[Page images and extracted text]
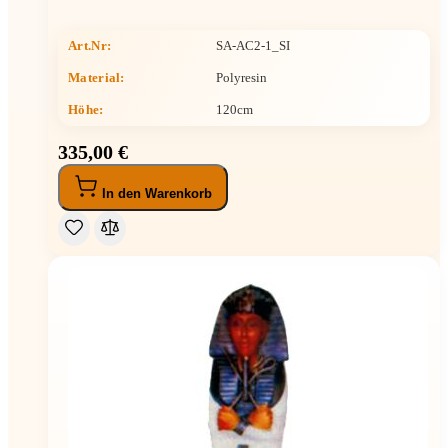
Art.Nr:
SA-AC2-1_SI
Material:
Polyresin
Höhe
:
120cm
335,00 €
In den Warenkorb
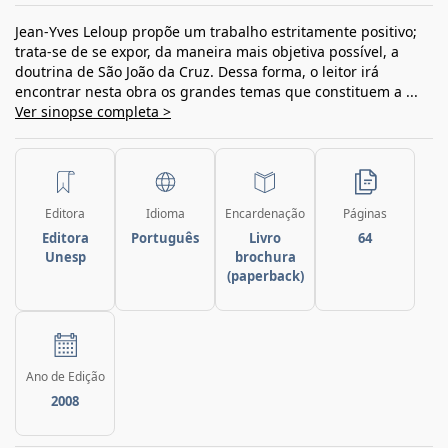
Jean-Yves Leloup propõe um trabalho estritamente positivo;
trata-se de se expor, da maneira mais objetiva possível, a
doutrina de São João da Cruz. Dessa forma, o leitor irá
encontrar nesta obra os grandes temas que constituem a ...
Ver sinopse completa >
Editora
Idioma
Encardenação
Páginas
Editora
Português
Livro
64
Unesp
brochura
(paperback)
Ano de Edição
2008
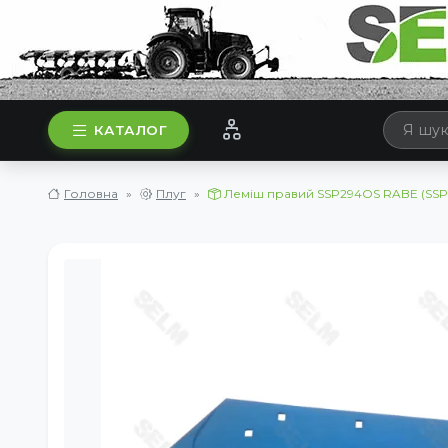
КАТАЛОГ
Головна
Плуг
Леміш правий SSP294OS RABE (SSP2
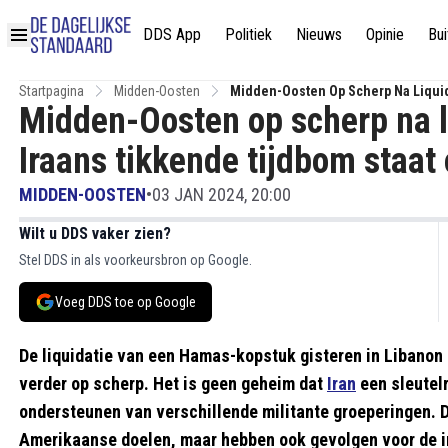
DDS App
Politiek
Nieuws
Opinie
Bui
Startpagina
Midden-Oosten
Midden-Oosten Op Scherp Na Liquid
Midden-Oosten op scherp na l
Van Ontploffen
Iraans tikkende tijdbom staat
MIDDEN-OOSTEN
•
03 JAN 2024, 20:00
Wilt u DDS vaker zien?
Stel DDS in als voorkeursbron op Google.
Voeg DDS toe op Google
De liquidatie van een Hamas-kopstuk gisteren in Libanon 
verder op scherp. Het is geen geheim dat
Iran
een sleutelr
ondersteunen van verschillende militante groeperingen. D
Amerikaanse doelen, maar hebben ook gevolgen voor de int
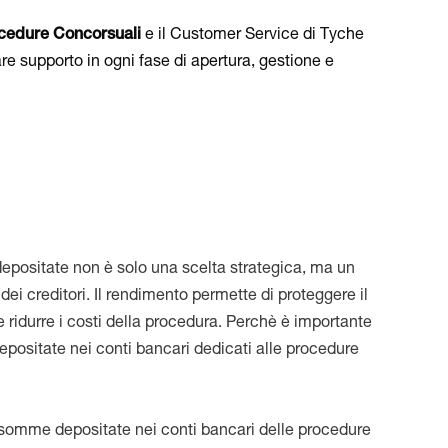
ocedure Concorsuali
e il Customer Service di Tyche
e supporto in ogni fase di apertura, gestione e
positate non è solo una scelta strategica, ma un
dei creditori. Il rendimento permette di proteggere il
 e ridurre i costi della procedura. Perchè è importante
positate nei conti bancari dedicati alle procedure
 somme depositate nei conti bancari delle procedure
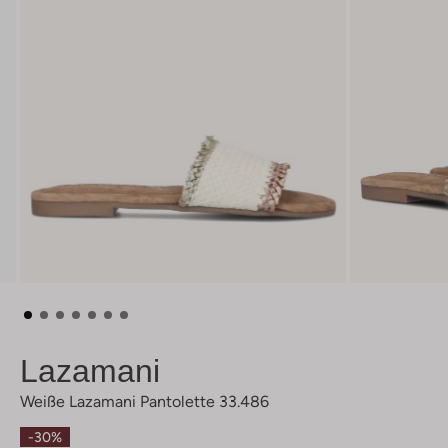
Lazamani
Weiße Lazamani Pantolette 33.486
-30%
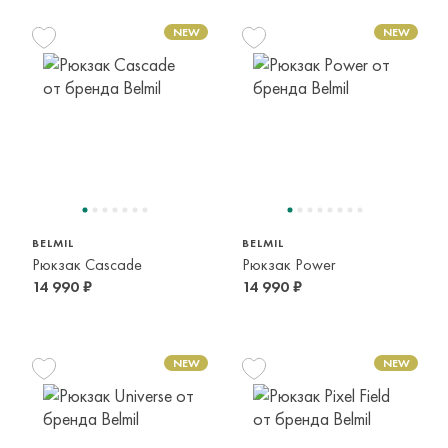
BELMIL
BELMIL
Рюкзак Cascade
Рюкзак Power
14 990 ₽
14 990 ₽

WORK TO BE COMPLETED:
Where a line of the records holds the word "Lazamani", copy that line.

ANSWER FOR THIS EXERCISE:
Lazamani
Weiße Lazamani Pantolette 33.486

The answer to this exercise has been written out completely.